→ **What you need to do**
Because the entries hold pictures, reproduce only their words, exactly as written.

→ **Provided information**
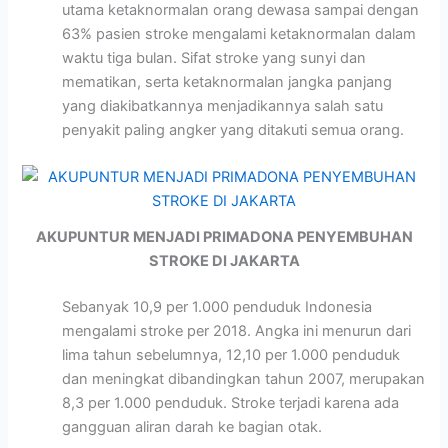
utama ketaknormalan orang dewasa sampai dengan
63% pasien stroke mengalami ketaknormalan dalam
waktu tiga bulan. Sifat stroke yang sunyi dan
mematikan, serta ketaknormalan jangka panjang
yang diakibatkannya menjadikannya salah satu
penyakit paling angker yang ditakuti semua orang.
AKUPUNTUR MENJADI PRIMADONA PENYEMBUHAN
STROKE DI JAKARTA
Sebanyak 10,9 per 1.000 penduduk Indonesia
mengalami stroke per 2018. Angka ini menurun dari
lima tahun sebelumnya, 12,10 per 1.000 penduduk
dan meningkat dibandingkan tahun 2007, merupakan
8,3 per 1.000 penduduk. Stroke terjadi karena ada
gangguan aliran darah ke bagian otak.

→ **Reply to the task**
utama ketaknormalan orang dewasa sampai dengan
63% pasien stroke mengalami ketaknormalan dalam
waktu tiga bulan. Sifat stroke yang sunyi dan
mematikan, serta ketaknormalan jangka panjang
yang diakibatkannya menjadikannya salah satu
penyakit paling angker yang ditakuti semua orang.
AKUPUNTUR MENJADI PRIMADONA PENYEMBUHAN
STROKE DI JAKARTA
Sebanyak 10,9 per 1.000 penduduk Indonesia
mengalami stroke per 2018. Angka ini menurun dari
lima tahun sebelumnya, 12,10 per 1.000 penduduk
dan meningkat dibandingkan tahun 2007, merupakan
8,3 per 1.000 penduduk. Stroke terjadi karena ada
gangguan aliran darah ke bagian otak.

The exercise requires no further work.